The number of employment tribunal claims involving bullying has increased to a record high in the last 12 months, according to data compiled by law firm Fox & Partners.
It found that claims involving allegations of bullying went up by 44% from 581 to 835 in the year to 31 March 2022, suggesting this could be a “canary in the mine” moment that organisations are failing to address toxic work cultures.
The number of claims briefly reduced during the pandemic, dropping to 581 in 2020/21 from 708 the year before.
The firm added that virtual working could be creating “novel” patterns of bullying that are more difficult to identify than in face-to-face working environments.
This might include cutting remarks made on video calls that are difficult to address, deliberately leaving colleagues out of remote meetings, and using messaging apps to gossip during colleagues’ presentations.
At a time when companies are struggling to hire new recruits, a bullying culture could lead to a loss of crucial talent, the firm added.
Ivor Adair, partner at Fox & Partners, said: “Tackling workplace bullying is no easy task, particularly in changing work environments.
“The record number of bullying claims is a worrying sign that some leadership teams have struggled to maintain healthy workplaces during the shift to hybrid working.”
He added that senior managers needed to detect and address concerns at all levels before conflict escalates.

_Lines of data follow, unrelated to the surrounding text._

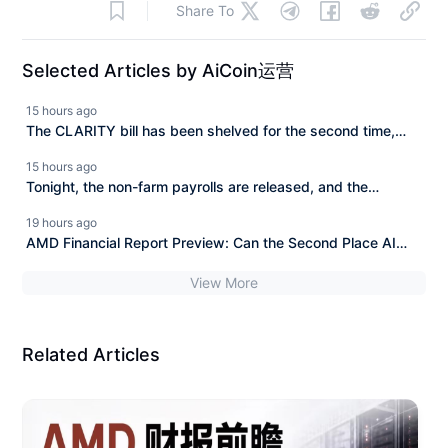
Share To
Selected Articles by AiCoin运营
15 hours ago
The CLARITY bill has been shelved for the second time,
BlackRock invested 606 million to buy the dip in a week.
15 hours ago
Tonight, the non-farm payrolls are released, and the
cryptocurrency market is facing a directional choice.
19 hours ago
AMD Financial Report Preview: Can the Second Place AI
Chip Challenge NVIDIA?
View More
Related Articles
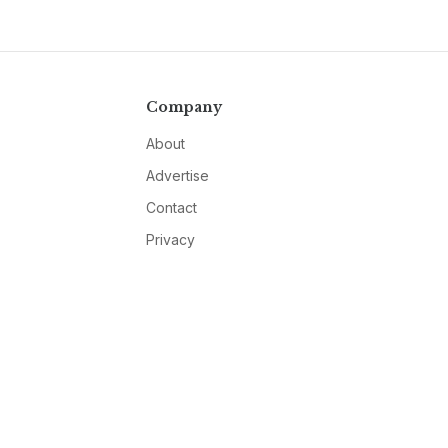
Company
About
Advertise
Contact
Privacy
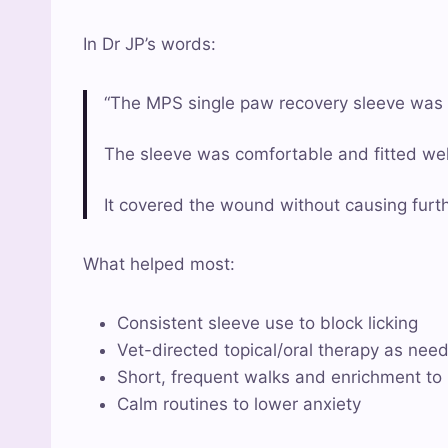
In Dr JP’s words:
“The MPS single paw recovery sleeve was in
The sleeve was comfortable and fitted well,
It covered the wound without causing furthe
What helped most:
Consistent sleeve use to block licking
Vet-directed topical/oral therapy as nee
Short, frequent walks and enrichment t
Calm routines to lower anxiety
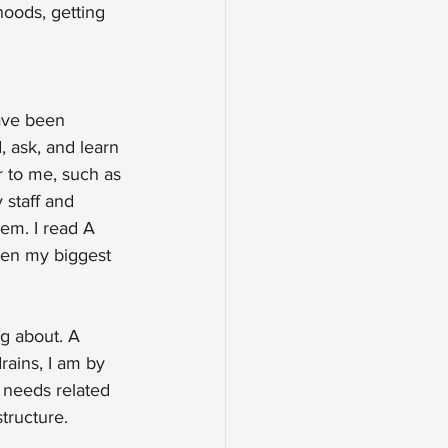
oods, getting 
ave been 
, ask, and learn 
r to me, such as 
 staff and 
em. I read A 
een my biggest 
g about. A 
ains, I am by 
 needs related 
structure.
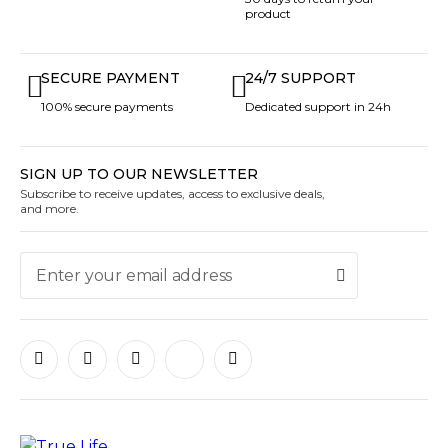
product
SECURE PAYMENT
24/7 SUPPORT
100% secure payments
Dedicated support in 24h
SIGN UP TO OUR NEWSLETTER
Subscribe to receive updates, access to exclusive deals,
and more.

“Employers should consider a suite of techniques that will effect lasting change, such as coaching, or more structured supervision and pastoral care programs,” he advised.
“Employers must also be willing to enforce company policies to protect and support colleagues at risk, if workplace cultures are to be improved.”
There have been multiple high-profile examples of the impact of toxic work cultures in recent months, including allegations of bullying at BrewDog and the disturbing findings of an independent investigation into misogyny and harassment in the Met Police.
Fox & Partners added that managers should follow the guidance of relevant regulators such as the Financial Conduct Authority, as an atmosphere of bullying or stress can cause significant harm to both business and reputation.